Farewell to the Théâtre du Rond-Point by Jean-Michel Ribes

by time news

The director, at the helm of the Théâtre du Rond-Point since 2001, hands over to Laurence de Magalhaes and Stéphane Ricordel.

“I would have continued, but I was asked to hand over”: at the age of 76, Jean-Michel Ribes will leave at the end of the year the controls of the Théâtre du Rond-Point in Paris, which he made in two decades a high place of impertinence.

Appointed in 2001, this playwright, director and filmmaker, known in particular to the general public for the humorous series “Merci Bernard!” and “Palace”, undertook to transform the Théâtre du Rond-Point into a place of creation dedicated to contemporary authors and in particular to “laughter of resistance”.

“It’s the most beautiful story of my life!”

Twenty years later, this theater located at the bottom of the avenue des Champs-Elysées, offering some 700 performances on three stages each year in front of nearly 170,000 spectators, has become a teeming cultural place, with bookshop and restaurant.

“It’s the most beautiful story of my life! I lived twenty years of freedom at the Rond-Point”, confides to AFP Jean-Michel Ribes, “libertarian since always”. “The chance was that our desires met the desire of the public”.

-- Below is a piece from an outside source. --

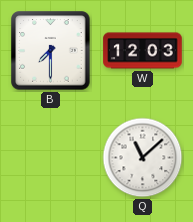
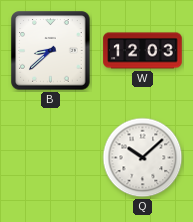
B: 7:30 -> 8:38
Q: 11:08 -> 10:08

“The laughter of resistance is a weapon to fight against all fundamentalisms”, estimates Mr. Ribes who has programmed often caustic authors, from Roland Topor to Christophe Alévêque, via Roland Dubillard or Patrick Timsit.

“I was honored to be the target of all fundamentalists, including traditionalist Catholics,” he says.

“A laugh that opens us up”

In 2015, Jean-Michel Ribes won a lawsuit for “incitement to hatred” brought by the General Alliance for the Respect of Christian Identity, which accused him of having programmed a play by the Hispano-Argentinian playwright Rodrigo Garcia, presenting the Last Supper as the last meal of humanity.

“I am against the tyranny of definitive morality. The laughter of resistance is a laughter that opens us up”, notes Mr. Ribes, who received the 2002 Molière award for best comic show for “Théâtre sans Animaux”, a series of sketches “against the morose confinement of measurement”.

Jean-Michel Ribes also made the Rond-Point a place of civic protest, by organizing numerous round tables.

In 2013, he invited the world of culture to mobilize “against hatred” after racist insults against the Keeper of the Seals Christiane Taubira. The same year, a big evening to defend “marriage for all” was organized with Pierre Bergé.

“In twenty years at the Rond-Point, none of the Ministers of Culture, nor the mayors of Paris, reproached me. If that had been the case, I would have returned the keys in a second”, still notes Jean-Michel Ribes.

“Our greatest pride is to have managed to offer the public what they did not yet know they liked”, summarized Jean-Michel Ribes a few days ago, during his farewell speech: “laughter of resistance in the fist and secularism in the heart”.

“I have confidence in my two successors to maintain the DNA of the Rond-Point”, confides Mr. Ribes, replaced by a duo formed by Laurence de Magalhaes and Stéphane Ricordel (Monfort Théâtre).

He does not intend to retire: “I am getting back into the authors’ market!”.